The gist of this is that we’re taking a local folder of a project, pushing it to a bare repo on the server, then the server runs a post-receive hook to check out the latest commit to a live folder on a server.
What follows are my notes for how to make this happen using the example of how my blog is deployed:
To start with you should create the bare git repo on the server. I’d suggest keeping this out of the folder you deliver your sites from for security reasons. You do you though. It just needs to be accessible as a remote. Mine is in /var/repos/blog:
git init --bare
Once it’s created you need to navigate to the /hooks folder of the repo. Then you’ll add a file for post-receive. This runs after the commit is completed. You can read all about git hooks here. They’re quite useful.
The post-receive hook
This is a potentially destructive act in that it resets the working directory to your latest commit. If you ever modify a file on the server the next commit will blow it away. That’s okay though because you’d never modify a file on the server outside of version control, right?
Also note that if you create a file inside of the folder on the server it will still exist later on. Git isn’t going to delete it unless it’s removed as part of the commit.
Don’t muck around in that folder is what I’m saying.

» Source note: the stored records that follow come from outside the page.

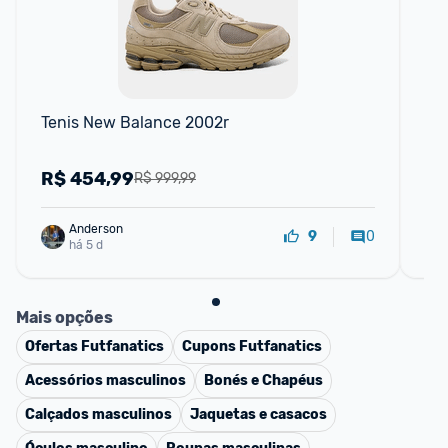
F
Tenis New Balance 2002r
Te
R$
454,99
R
R$ 999,99
Anderson
0
9
há 5 d
Mais opções
Ofertas
Futfanatics
Cupons
Futfanatics
Acessórios masculinos
Bonés e Chapéus
Calçados masculinos
Jaquetas e casacos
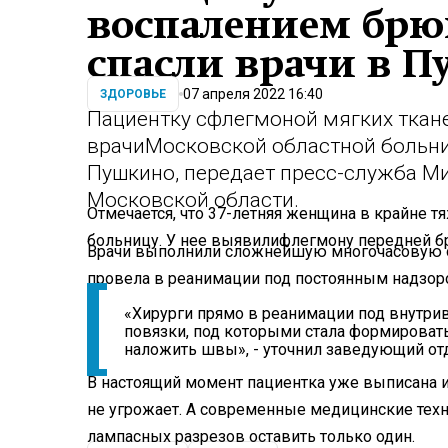
воспалением брю
спасли врачи в 
07 апреля 2022 16:40
ЗДОРОВЬЕ
Пациентку с
флегмоной мягких ткан
врачи
Московской областной больн
Пушкино, передает пресс-служба М
Московской области.
Отмечается, что 37-летняя женщина в крайне т
больницу. У нее выявили
флегмону передней б
Врачи выполнили сложнейшую многочасовую о
провела в реанимации под постоянным надзор
«Хирурги прямо в реанимации под внутр
повязки, под которыми стала формировать
наложить швы», - уточнил заведующий от
В настоящий момент пациентка уже выписана и
не угрожает. А современные медицинские тех
лампасных разрезов оставить только один.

Here’s that post-receive script:
#!/bin/sh git --work-tree=/var/www/chrissalzman.com/blog/ --git-dir=/var/repos/blog/ checkout -f echo “Your blog has been updated at chrissalzman.com/blog/”
The meat of this is running a git checkout command that explicitly uses a “work tree” and a “git dir”. Generally, you don’t need to set these for a checkout if you’re in the folder that is associated with the repo you’re working with. This is amazing flexibility, albeit sort of confusing until you need it. Stackoverflow is littered with questions about why these flags even exist. It’s also important to note that you should set up the “work-tree” before you leave the server. This script will not create it for you. Making the script do so is left as an exercise for the reader.
The -f (—force) flag does the following:
When switching branches, proceed even if the index or the working tree differs from HEAD. This is used to throw away local changes. When checking out paths from the index, do not fail upon unmerged entries; instead, unmerged entries are ignored.
The echo’d line gets sent back to the terminal you’re pushing from. I’m using it to remind myself of what this all does under the assumption that I’ll forget what I did later on. Remember: your future self thinks you are dumb. Explain your work.
You’ll likely also need to modify the permissions on the file to run. For me this was sufficient:
chmod 775 post-receive
Then back on your local machine initialize your git repo in the folder you want to use:
And we’ll add in a remote located at the bare repo. For me it was this:
git remote add live ssh://email@example.com/var/repos/blog/
This use case is making the project “live” so I’m calling the remote “live”. You may call it what you’d like. Go ahead and commit locally and then push it to live:
git push live master
If all goes well what should happen is that you push master to “live”, then the post-receive hook runs and it checks it out to the live directory. And you’re deployed!
Last step is running to the server to see that, yes, the blog post really did show up.